This questions is asked in Armstrong's Topology book, and I am totally stuck.... I could really use a major hint:
Think of $S^n \subset \mathbb{E}^{n+1}$. Given a loop $\alpha \in \pi_1 (S^n , x_0)$, for $n \geq 2$, show that there is a loop $\beta \subset \mathbb{E}^{n+1}$ such that $\beta(0) = \beta(1) = x_0$ for which it is made up of a finite number of straight line segments, and satisfies $||\alpha(s) - \beta(s)|| < 1$ for all $s \in [0,1]$. Deduce that $S^n$, $n \geq 2$ is simply connected.
My main question is, how does it help to have $\beta$ composed of straight lines, and how would this imply the space is simply connected?
It also says to explain why $n = 1$ doesn't work; I fell like after I understand the former part of this proof, or the intuition, this would make sense. Or maybe, if someone could give me intuition for a reason why this case fails, I could gain an insight to why the other method should work.

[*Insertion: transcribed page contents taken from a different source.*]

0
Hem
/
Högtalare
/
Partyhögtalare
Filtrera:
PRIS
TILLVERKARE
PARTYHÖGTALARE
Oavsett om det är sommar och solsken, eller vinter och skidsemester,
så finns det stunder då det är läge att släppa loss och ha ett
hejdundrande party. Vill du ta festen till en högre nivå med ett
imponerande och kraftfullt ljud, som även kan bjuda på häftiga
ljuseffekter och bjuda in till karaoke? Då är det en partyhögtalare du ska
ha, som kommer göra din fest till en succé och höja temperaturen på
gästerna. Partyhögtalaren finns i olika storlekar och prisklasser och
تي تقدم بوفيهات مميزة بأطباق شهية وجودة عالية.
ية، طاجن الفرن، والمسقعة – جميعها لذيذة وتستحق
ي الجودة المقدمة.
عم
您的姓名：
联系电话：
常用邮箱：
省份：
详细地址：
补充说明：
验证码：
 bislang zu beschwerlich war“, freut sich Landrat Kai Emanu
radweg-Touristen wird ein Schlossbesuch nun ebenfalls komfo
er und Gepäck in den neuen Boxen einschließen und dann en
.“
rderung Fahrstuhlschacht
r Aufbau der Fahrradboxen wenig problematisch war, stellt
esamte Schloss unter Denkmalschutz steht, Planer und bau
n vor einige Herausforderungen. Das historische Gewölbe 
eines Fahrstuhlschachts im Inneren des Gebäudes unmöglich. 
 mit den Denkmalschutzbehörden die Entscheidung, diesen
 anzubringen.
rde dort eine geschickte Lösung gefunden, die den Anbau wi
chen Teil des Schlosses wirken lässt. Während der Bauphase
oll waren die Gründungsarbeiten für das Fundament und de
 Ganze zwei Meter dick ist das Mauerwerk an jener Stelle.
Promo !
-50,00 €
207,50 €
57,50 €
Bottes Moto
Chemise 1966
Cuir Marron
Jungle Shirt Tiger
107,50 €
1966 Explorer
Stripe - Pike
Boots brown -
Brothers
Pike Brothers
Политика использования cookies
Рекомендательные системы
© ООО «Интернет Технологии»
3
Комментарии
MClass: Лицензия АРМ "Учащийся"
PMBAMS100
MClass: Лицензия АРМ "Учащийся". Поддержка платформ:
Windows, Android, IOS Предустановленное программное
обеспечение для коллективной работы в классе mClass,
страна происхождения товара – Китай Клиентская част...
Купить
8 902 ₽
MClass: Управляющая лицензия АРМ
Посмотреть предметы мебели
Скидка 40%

Any help would be great, big thanks ahead of time.
To show that $\alpha$ is trivial in $\pi_{1}$ it suffices to show that it is freely homotopic to a point. By "freely homotopic" I mean homotopic through loops that need not be based at $x_{0}$. Suppose we could find a point $x$ on the sphere for which the antipodal point $-x$ does not lie on $\alpha$. We could homotope $\alpha$ into the point $x$ via the "straight-line homotopy", projected back on to the sphere. The only way this could fail is if the straight lines passes through the origin (how do you project $0$ back on the sphere?), but that would only happen if $\alpha$ contained the antipodal point, since the line containing antipodal points on the sphere passes through the origin.
Anyhow, $\alpha$ might be this hideous, continuous, space-filling monstrosity. We cannot assume it misses any points. But if it is homotopic to something simple, like the $\beta$ described above, then we apply the above proof to $\beta$, since a finite union of straight segments cannot fill the sphere.